Вся первая половина ХХ века, не говоря о далеком прошлом, была по-настоящему значительна. Даже в культуре двадцатых годов любой жест разрушения, любой "Черный квадрат" Малевича обозначал шаг истории, некое знамение, или предзнаменование. Это был мир Сергея Аверинцева, мир значимых понятий и символов, которые если и отвергались им, то тоже значимо, обдуманно.
Даже ужасы Хичкока или первые сексуальные революции, что на Западе, что в России двадцатых годов — "жили трепетностью квазиэсхатологических чаяний".
Ученого потрясло, насколько сегодня значимость исчезла из нашей жизни. Западный мир отказался от любой значимой мотивации. Далее эта пустота распространилась и на Россию. Исчезли понятия добра и зла. Убийства, войны, бомбежки — ничего не значат.
Само по себе состояние, когда самолеты США бомбят города Сербии или Ирака, убивают сотни людей и их же телерепортеры спокойно снимают эти бомбежки, интервьюируют беженцев или раненых и не видят в этом поведении ничего странного, такое состояние — признак полной пустоты мира.

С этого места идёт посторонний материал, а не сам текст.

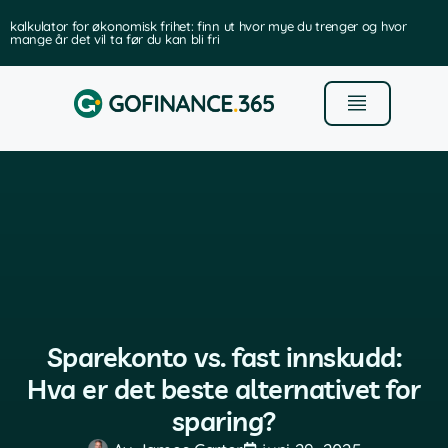
kalkulator for økonomisk frihet: finn ut hvor mye du trenger og hvor
mange år det vil ta før du kan bli fri
Sparekonto vs. fast innskudd:
Hva er det beste alternativet for
sparing?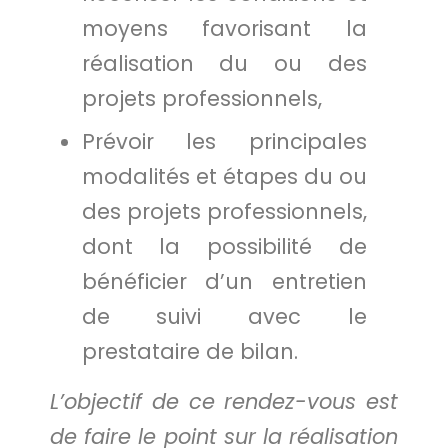
moyens favorisant la
réalisation du ou des
projets professionnels,
Prévoir les principales
modalités et étapes du ou
des projets professionnels,
dont la possibilité de
bénéficier d’un entretien
de suivi avec le
prestataire de bilan.
L’objectif de ce rendez-vous est
de faire le point sur la réalisation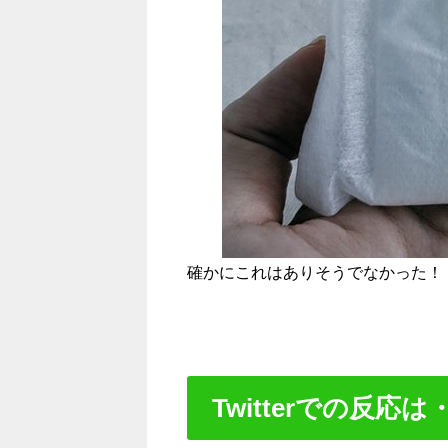
確かにこれはありそうでなかった！
Twitterでの反応は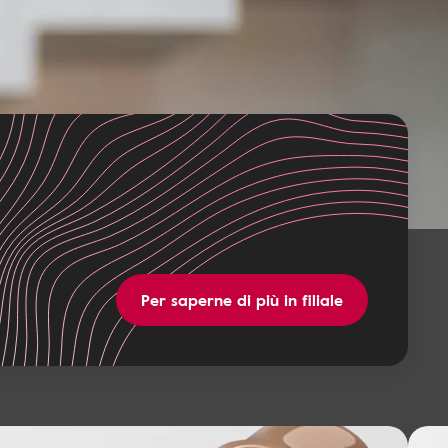
Per saperne di più in filiale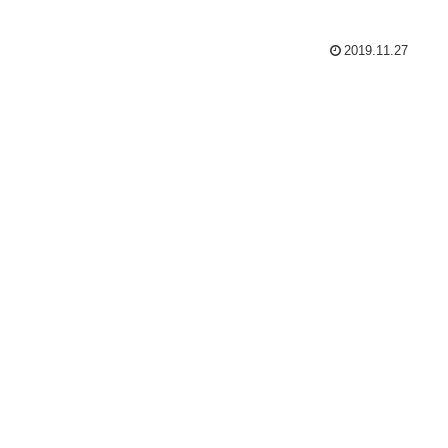
2019.11.27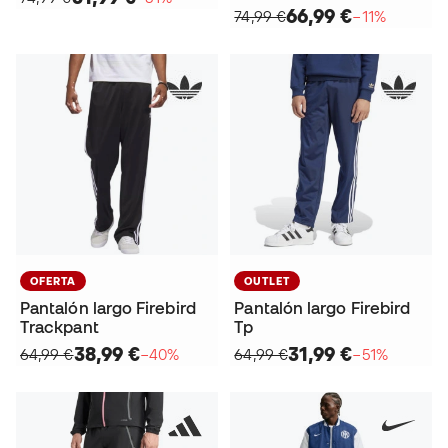
66,99 €
74,99 €
−11%
OFERTA
OUTLET
Pantalón largo Firebird
Pantalón largo Firebird
Trackpant
Tp
38,99 €
31,99 €
64,99 €
−40%
64,99 €
−51%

Любая ситуация фривольна. И вот уже у Аверинцева возникает (и никуда не деться) та же ностальгия по любой значимости. "Не мне же, в самом деле, обижаться за "настоящих" наци или "настоящих" большевиков! И все же, и все же — там было более опасное, но морально более понятное искушение: ложная, бесовски ложная, но абсолютно всерьез заявленная претензия на значительность, которой нынче нет как нет. В том-то и ужас, что сегодня люди могут сколько угодно убивать и умирать — и, сколько бы ни было жертв, это все равно ничего не будет значить".

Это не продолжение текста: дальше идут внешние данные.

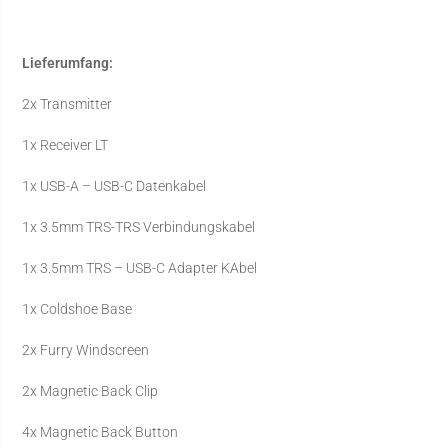
Lieferumfang:
2x Transmitter
1x Receiver LT
1x USB-A – USB-C Datenkabel
1x 3.5mm TRS-TRS Verbindungskabel
1x 3.5mm TRS – USB-C Adapter KAbel
1x Coldshoe Base
2x Furry Windscreen
2x Magnetic Back Clip
4x Magnetic Back Button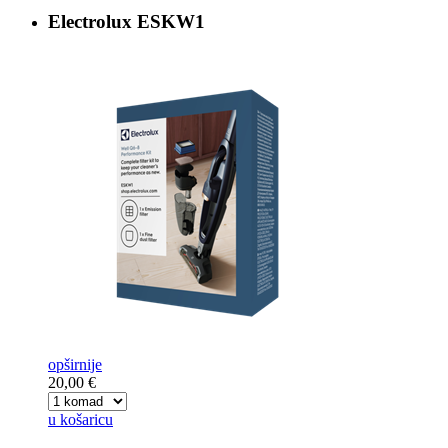
Electrolux
ESKW1
opširnije
20,00 €
u košaricu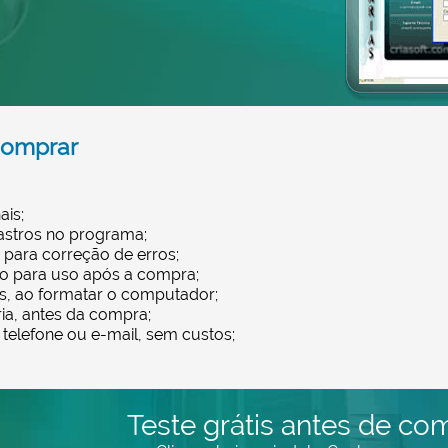
comprar
ais;
astros no programa;
, para correção de erros;
o para uso após a compra;
s, ao formatar o computador;
ia, antes da compra;
 telefone ou e-mail, sem custos;
Teste grátis antes de com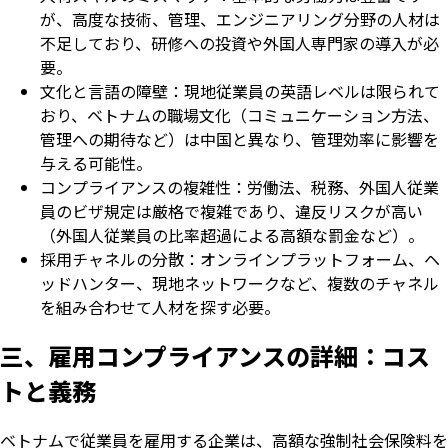
が、高度な技術、管理、エンジニアリング分野の人材は
不足しており、研修への投資や外国人専門家の導入が必
要。
文化と言語の障壁：現地従業員の英語レベルは限られて
おり、ベトナムの職場文化（コミュニケーション方法、
管理への期待など）は中国と異なり、管理効率に影響を
与える可能性。
コンプライアンスの複雑性：労働法、税務、外国人従業
員のビザ規定は厳格で複雑であり、違反リスクが高い
（外国人従業員の比率超過による高額な罰金など）。
採用チャネルの分散：オンラインプラットフォーム、ヘ
ッドハンター、現地ネットワークなど、複数のチャネル
を組み合わせて人材を探す必要。
三、雇用コンプライアンスの詳細：コス
トと義務
ベトナムで従業員を雇用する企業は、高額な強制社会保険料を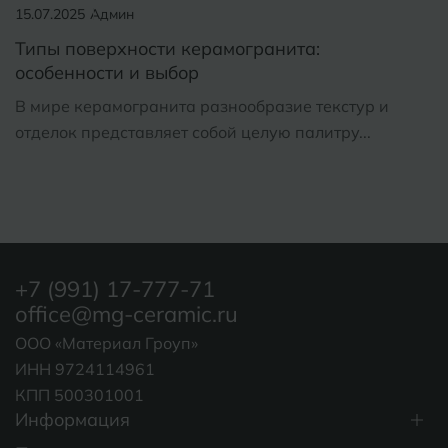
15.07.2025
Админ
Типы поверхности керамогранита:
особенности и выбор
В мире керамогранита разнообразие текстур и
отделок представляет собой целую палитру...
+7 (991) 17-777-71
office@mg-ceramic.ru
ООО «Материал Гроуп»
ИНН 9724114961
КПП 500301001
Информация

Сергей Аверинцев ищет в обществе если не откровения, не героизма, то хотя бы ощущение какого-то вызова, пусть дешевого демонизма — и не находит ничего. Это не просто ностальгия, а своеобразный и жесткий манифест русского интеллигента, протест византийского моралиста. Самое печальное для него, что и этот громкий манифест, опубликованный в когда-то самом знаменитом журнале, абсолютно никем не был услышан. Так, прошелестело что-то в узких интеллигентных кругах, и то скорее неодобрительное. Мол, ему уже и фашисты значимыми кажутся…
Сергей Аверинцев не то, что согласен, но допускает даже далекие для него идеи национализма с присущим национализму "литым золотом исторических форм Идей", но все подменено и "жертвы будут даже не во имя, скажем, национализма, хорош он или плох, этот национализм, а только во имя чьего-то желания быть националистом или как бы националистом!"
Это прямо в огород Жириновскому, не иначе. Вот он — абсолютный символ пустоты, против чего восстает Аверинцев. Любая значительность, любая серьезность, любое знамение отвергается обществом. Что будет дальше?
Статья "Моя ностальгия" как бы завершает книгу Аверинцева "Поэты", это самый концентрированный взгляд на сегодняшний мир, и это — отрицание такого мира, когда "священник, не готовый заранее и с энтузиазмом одобрить все последствия "сексуальной революции", вызывает однозначную отрицательную реакцию".
Отрицание мира, где любая льющаяся кровь — "не вопрос значения".
По сути само написание "Моей ностальгии" — историческое деяние. Значит, можно вновь воскликнуть: "История еще не кончилась".